#### Aim of the task:
Print every line below exactly. Skip the pictures.

(Items from a dataset)
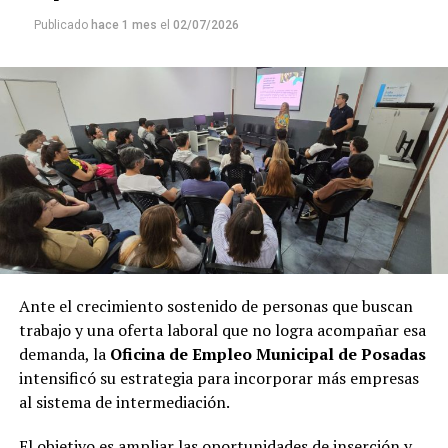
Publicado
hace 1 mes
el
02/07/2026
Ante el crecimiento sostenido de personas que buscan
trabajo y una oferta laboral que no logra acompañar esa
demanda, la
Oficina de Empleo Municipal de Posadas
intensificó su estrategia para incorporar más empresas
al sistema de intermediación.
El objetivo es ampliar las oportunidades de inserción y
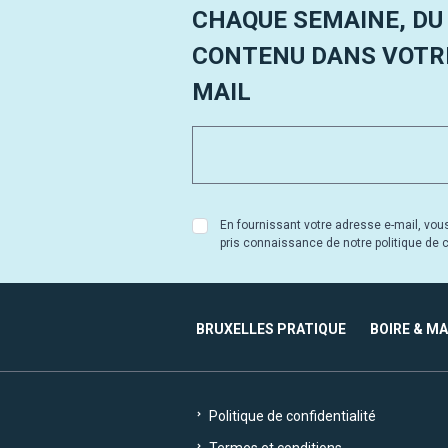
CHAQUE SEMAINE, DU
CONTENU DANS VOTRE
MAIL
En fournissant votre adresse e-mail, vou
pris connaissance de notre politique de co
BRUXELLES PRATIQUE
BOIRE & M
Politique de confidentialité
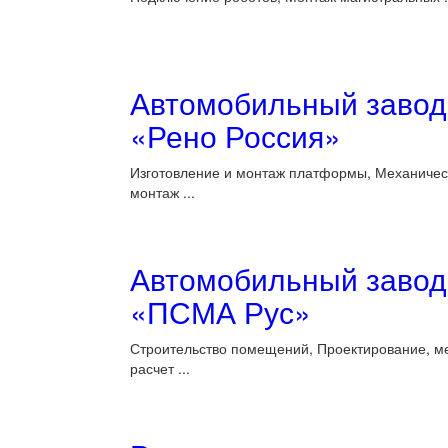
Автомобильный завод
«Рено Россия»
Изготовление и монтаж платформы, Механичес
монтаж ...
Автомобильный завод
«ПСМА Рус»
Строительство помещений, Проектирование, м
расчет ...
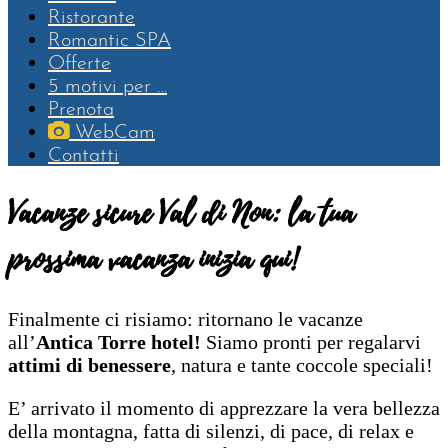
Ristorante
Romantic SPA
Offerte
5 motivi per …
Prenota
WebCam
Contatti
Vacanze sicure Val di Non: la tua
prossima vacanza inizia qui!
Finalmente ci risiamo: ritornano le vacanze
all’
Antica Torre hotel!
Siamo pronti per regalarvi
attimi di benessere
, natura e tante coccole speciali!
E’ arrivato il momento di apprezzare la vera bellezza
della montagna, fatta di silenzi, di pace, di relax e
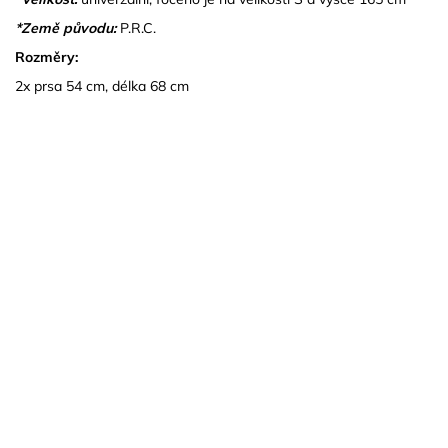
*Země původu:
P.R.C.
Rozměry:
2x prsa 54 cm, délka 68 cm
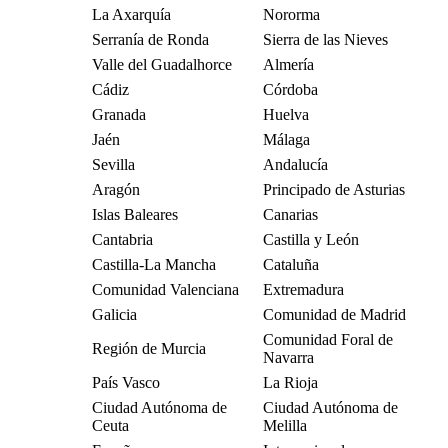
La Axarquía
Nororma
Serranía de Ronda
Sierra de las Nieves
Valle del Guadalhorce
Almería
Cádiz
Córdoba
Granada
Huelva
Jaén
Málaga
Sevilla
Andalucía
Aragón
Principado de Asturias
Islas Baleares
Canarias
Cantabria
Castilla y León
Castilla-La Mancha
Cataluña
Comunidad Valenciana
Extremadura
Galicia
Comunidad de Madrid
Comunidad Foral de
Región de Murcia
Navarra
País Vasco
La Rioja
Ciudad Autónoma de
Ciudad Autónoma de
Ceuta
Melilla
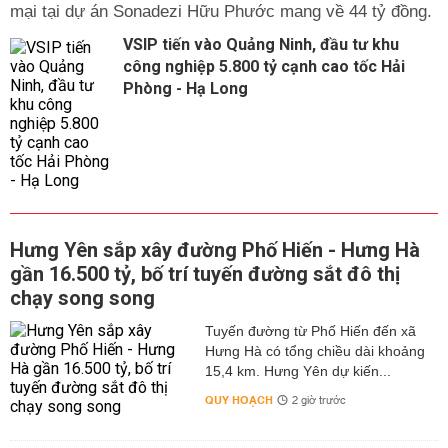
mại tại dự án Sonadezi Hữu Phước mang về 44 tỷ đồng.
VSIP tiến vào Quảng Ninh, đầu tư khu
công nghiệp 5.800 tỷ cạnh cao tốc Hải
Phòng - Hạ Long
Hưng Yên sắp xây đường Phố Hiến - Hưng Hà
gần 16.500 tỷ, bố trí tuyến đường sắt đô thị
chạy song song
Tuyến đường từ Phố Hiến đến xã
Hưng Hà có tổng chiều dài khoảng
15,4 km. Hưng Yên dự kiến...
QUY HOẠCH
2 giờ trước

#### Solution to this problem:
Publicado
hace 1 mes
el
02/07/2026
Ante el crecimiento sostenido de personas que buscan
trabajo y una oferta laboral que no logra acompañar esa
demanda, la
Oficina de Empleo Municipal de Posadas
intensificó su estrategia para incorporar más empresas
al sistema de intermediación.
El objetivo es ampliar las oportunidades de inserción y
CHAQUE SEMAINE, DU
CONTENU DANS VOTRE
MAIL
En fournissant votre adresse e-mail, vou
pris connaissance de notre politique de co
BRUXELLES PRATIQUE
BOIRE & M
Politique de confidentialité
Автомобильный завод
«Рено Россия»
Изготовление и монтаж платформы, Механичес
монтаж ...
Автомобильный завод
«ПСМА Рус»
Строительство помещений, Проектирование, м
расчет ...
Ristorante
Romantic SPA
Offerte
5 motivi per …
Prenota
WebCam
Contatti
Vacanze sicure Val di Non: la tua
prossima vacanza inizia qui!
Finalmente ci risiamo: ritornano le vacanze
all’
Antica Torre hotel!
Siamo pronti per regalarvi
attimi di benessere
, natura e tante coccole speciali!
E’ arrivato il momento di apprezzare la vera bellezza
della montagna, fatta di silenzi, di pace, di relax e
*Země původu:
P.R.C.
Rozměry:
2x prsa 54 cm, délka 68 cm
La Axarquía
Nororma
Serranía de Ronda
Sierra de las Nieves
Valle del Guadalhorce
Almería
Cádiz
Córdoba
Granada
Huelva
Jaén
Málaga
Sevilla
Andalucía
Aragón
Principado de Asturias
Islas Baleares
Canarias
Cantabria
Castilla y León
Castilla-La Mancha
Cataluña
Comunidad Valenciana
Extremadura
Galicia
Comunidad de Madrid
Comunidad Foral de
Región de Murcia
Navarra
País Vasco
La Rioja
Ciudad Autónoma de
Ciudad Autónoma de
Ceuta
Melilla
mại tại dự án Sonadezi Hữu Phước mang về 44 tỷ đồng.
VSIP tiến vào Quảng Ninh, đầu tư khu
công nghiệp 5.800 tỷ cạnh cao tốc Hải
Phòng - Hạ Long
Hưng Yên sắp xây đường Phố Hiến - Hưng Hà
gần 16.500 tỷ, bố trí tuyến đường sắt đô thị
chạy song song
Tuyến đường từ Phố Hiến đến xã
Hưng Hà có tổng chiều dài khoảng
15,4 km. Hưng Yên dự kiến...
QUY HOẠCH
2 giờ trước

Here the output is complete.